Round-Up From Around the World - 22/10/2018


It proved to be a successful trip across the Atlantic for trainer Gordon Elliott, who claimed victory in the American Grand National with Jury Duty, who was brilliantly rode by jockey Robbie Power.

In a race which may not be as prestigious at its transatlantic namesake, Elliott returned with the $450,000 prize, which added to his collection of victories in the English National with Tiger Roll and the Irish National with General Principle.

Aside from Emmet Mullins’ Tornado Watch, who eventually lost by three and a quarter lengths, Jury Duty was in a class of his own in the race and beat out stablemate Clarcam in the same race.


Richard Hannon-trained Raymond Tusk enjoyed his venture to Italy over the weekend, after winning the Group 2 Gran Premio del Jockey Club Italiano at San Siro racecourse in Milan on Sunday.

It is the first time that Hannon has had success in the race, having collaborated with Middleham Park Racing - who also part-own Raymond Tusk - to win with Ventura Storm.

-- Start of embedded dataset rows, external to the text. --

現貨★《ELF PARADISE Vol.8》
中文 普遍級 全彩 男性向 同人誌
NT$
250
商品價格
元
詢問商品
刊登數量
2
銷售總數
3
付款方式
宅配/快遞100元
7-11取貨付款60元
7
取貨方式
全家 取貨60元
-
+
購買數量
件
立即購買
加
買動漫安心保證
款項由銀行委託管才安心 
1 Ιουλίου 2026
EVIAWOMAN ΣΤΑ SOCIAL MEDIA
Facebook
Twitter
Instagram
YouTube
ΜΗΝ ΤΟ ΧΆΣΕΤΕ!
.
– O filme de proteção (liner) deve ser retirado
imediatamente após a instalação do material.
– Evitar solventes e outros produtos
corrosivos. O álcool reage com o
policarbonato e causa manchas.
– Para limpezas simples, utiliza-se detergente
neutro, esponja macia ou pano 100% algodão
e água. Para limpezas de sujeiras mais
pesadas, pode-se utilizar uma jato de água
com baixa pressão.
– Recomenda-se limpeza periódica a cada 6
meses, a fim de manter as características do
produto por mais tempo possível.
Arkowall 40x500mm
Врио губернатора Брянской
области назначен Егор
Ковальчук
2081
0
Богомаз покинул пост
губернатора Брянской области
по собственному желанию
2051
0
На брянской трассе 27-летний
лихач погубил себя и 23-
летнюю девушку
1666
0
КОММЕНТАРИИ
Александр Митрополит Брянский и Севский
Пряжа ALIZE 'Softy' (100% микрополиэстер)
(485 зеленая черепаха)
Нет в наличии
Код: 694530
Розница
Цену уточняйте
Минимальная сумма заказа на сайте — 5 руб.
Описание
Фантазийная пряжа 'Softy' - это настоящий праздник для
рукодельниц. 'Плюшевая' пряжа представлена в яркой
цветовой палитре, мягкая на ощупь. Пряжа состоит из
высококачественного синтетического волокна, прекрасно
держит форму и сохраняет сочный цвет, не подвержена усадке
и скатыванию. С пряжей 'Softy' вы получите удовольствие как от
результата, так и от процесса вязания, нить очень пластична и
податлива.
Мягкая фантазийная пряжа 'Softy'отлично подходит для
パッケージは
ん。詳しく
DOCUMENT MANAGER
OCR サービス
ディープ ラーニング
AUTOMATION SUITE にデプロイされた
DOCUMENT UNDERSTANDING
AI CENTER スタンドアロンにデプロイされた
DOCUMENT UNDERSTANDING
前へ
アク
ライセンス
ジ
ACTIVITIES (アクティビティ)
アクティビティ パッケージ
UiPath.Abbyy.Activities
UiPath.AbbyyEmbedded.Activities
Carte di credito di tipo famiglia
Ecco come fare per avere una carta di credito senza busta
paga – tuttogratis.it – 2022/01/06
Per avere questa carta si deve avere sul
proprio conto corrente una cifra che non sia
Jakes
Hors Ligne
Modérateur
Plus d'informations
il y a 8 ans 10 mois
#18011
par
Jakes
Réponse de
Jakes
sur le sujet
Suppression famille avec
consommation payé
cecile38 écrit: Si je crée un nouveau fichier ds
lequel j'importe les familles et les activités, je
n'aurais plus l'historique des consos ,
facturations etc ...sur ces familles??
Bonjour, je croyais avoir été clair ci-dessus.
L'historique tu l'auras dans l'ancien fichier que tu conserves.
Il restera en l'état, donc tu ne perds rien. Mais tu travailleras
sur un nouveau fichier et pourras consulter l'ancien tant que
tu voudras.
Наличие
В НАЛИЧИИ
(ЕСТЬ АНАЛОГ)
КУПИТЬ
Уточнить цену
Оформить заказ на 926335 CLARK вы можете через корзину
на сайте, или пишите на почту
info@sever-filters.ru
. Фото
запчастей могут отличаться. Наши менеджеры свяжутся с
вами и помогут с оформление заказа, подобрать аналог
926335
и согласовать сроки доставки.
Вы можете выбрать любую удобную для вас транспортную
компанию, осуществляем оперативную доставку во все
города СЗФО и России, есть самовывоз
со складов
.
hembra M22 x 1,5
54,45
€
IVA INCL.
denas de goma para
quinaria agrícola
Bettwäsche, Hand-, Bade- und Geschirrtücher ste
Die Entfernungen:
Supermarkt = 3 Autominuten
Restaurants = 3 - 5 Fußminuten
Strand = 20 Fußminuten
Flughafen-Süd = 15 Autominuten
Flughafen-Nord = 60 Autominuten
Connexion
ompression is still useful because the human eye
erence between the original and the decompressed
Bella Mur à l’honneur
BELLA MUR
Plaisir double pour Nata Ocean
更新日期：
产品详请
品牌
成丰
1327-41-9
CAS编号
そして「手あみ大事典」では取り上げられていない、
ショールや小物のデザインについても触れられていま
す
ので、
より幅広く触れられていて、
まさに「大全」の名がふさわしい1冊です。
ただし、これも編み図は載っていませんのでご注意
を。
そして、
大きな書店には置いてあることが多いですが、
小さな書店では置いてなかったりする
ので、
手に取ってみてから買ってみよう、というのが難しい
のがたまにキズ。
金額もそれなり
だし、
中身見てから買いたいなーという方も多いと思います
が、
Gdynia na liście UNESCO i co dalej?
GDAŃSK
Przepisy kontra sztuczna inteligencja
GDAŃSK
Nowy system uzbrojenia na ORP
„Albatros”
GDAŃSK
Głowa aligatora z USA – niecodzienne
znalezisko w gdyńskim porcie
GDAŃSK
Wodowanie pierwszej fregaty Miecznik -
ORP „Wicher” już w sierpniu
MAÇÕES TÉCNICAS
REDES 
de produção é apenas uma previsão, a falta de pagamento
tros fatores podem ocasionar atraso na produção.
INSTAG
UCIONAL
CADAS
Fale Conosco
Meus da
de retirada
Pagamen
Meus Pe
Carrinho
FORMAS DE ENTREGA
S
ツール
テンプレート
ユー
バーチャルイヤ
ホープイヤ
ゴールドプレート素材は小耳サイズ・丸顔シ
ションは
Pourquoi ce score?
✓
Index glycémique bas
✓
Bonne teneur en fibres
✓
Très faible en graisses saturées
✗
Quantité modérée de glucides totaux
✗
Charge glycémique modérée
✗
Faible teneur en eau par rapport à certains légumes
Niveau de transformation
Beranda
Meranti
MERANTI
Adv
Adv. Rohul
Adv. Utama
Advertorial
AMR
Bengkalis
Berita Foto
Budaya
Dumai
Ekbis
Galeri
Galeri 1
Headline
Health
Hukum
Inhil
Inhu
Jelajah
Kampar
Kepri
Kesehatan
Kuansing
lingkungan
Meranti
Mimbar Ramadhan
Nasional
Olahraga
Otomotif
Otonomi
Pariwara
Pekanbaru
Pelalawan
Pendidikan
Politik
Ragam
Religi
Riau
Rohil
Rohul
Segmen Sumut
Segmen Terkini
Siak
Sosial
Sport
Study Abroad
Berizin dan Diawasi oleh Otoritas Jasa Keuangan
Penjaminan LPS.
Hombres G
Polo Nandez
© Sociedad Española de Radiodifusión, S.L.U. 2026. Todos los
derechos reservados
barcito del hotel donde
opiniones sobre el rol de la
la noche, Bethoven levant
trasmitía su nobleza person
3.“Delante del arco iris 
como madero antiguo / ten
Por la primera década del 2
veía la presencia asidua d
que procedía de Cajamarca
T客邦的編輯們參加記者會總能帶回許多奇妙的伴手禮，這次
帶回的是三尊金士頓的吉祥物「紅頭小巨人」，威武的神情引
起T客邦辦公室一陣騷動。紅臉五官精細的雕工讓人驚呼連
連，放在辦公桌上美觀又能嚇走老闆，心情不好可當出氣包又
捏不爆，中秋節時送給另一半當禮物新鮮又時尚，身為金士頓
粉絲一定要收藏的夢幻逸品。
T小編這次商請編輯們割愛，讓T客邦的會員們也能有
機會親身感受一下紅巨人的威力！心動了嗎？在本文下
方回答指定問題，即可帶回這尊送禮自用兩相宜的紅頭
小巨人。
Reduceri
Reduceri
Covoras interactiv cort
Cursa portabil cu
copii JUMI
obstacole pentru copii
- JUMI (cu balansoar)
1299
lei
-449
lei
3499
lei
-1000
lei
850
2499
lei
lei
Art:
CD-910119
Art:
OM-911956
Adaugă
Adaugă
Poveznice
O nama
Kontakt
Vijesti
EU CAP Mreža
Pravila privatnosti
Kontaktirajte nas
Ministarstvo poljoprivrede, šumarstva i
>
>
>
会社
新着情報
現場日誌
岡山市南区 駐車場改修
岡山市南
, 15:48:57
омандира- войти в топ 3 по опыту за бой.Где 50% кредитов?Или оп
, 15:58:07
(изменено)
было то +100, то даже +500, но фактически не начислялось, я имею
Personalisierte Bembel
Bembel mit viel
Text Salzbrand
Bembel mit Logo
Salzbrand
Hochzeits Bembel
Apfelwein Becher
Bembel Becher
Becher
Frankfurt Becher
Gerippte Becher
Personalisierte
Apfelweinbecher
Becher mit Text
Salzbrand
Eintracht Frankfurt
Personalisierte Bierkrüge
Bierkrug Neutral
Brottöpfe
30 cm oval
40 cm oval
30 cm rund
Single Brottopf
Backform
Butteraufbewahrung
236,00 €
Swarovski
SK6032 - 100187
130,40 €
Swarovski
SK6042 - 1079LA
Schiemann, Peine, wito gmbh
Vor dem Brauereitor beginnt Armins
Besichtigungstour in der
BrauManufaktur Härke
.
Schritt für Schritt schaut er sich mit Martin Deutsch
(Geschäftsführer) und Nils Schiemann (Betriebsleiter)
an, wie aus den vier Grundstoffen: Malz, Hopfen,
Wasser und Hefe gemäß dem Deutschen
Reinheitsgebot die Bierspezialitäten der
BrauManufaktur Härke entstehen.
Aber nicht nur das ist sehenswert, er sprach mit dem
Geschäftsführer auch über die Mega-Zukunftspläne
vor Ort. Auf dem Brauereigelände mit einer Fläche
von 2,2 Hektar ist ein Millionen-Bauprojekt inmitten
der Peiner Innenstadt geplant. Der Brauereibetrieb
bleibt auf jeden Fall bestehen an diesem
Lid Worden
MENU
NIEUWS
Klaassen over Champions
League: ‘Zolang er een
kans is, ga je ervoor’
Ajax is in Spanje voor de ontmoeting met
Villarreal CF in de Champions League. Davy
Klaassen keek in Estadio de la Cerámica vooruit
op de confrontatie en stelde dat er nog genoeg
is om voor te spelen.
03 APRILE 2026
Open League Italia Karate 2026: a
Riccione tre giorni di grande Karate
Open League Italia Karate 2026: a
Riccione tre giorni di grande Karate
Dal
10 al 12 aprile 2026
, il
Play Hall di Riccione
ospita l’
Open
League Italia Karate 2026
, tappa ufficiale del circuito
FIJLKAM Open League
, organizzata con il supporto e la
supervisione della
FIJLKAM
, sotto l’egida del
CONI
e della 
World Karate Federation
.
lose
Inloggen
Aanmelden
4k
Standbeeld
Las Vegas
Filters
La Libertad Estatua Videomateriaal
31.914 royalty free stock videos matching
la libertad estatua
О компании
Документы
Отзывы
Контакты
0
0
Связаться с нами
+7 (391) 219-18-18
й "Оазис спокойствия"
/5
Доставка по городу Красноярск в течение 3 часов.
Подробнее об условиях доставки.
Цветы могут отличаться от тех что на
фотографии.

Raymond Tusk’s victory sealde a £103,000 prize for the stable, as he built on a sixth-placed finish in the St Leger from last month.

"The ground on the inside isn't as good as on the outer, so we decided to come a bit wide and were determined to use our stamina," said Tim Palin, a director at Middleham Park.

"I think those tactics and that ride have helped him win. I was thinking they might come and swamp him, but I know he's tough and would keep going and stay every yard of the mile and a half. I think stamina, a great horse and great ride won the day."


Pat Cosgrave was the star in Australia this weekend, as he rode Godolphin-trained Best Solution to victory in the 2018 Stella Artois Caulfield Cup. Last out of the stalls, it seemed impossible for Cosgrave, who eventually pulled it out of the bag late on.

As such, the Saeed Bin Suroor-trained four-year-old claimed the £2.7m prize, in what was a terrific performance that included holding off a late challenge from Homesman and The Cliffsofmoher.

"He completely missed the gate, but Saeed was adamant he had to be in the first four or five and he was right. I had to work really hard to get there," said a delighted Cosgrave. "At the furlong pole I thought I might have gone too soon, but he toughed it out. He’s a tough horse, he stays well and knows how to win. He doesn’t like getting beaten."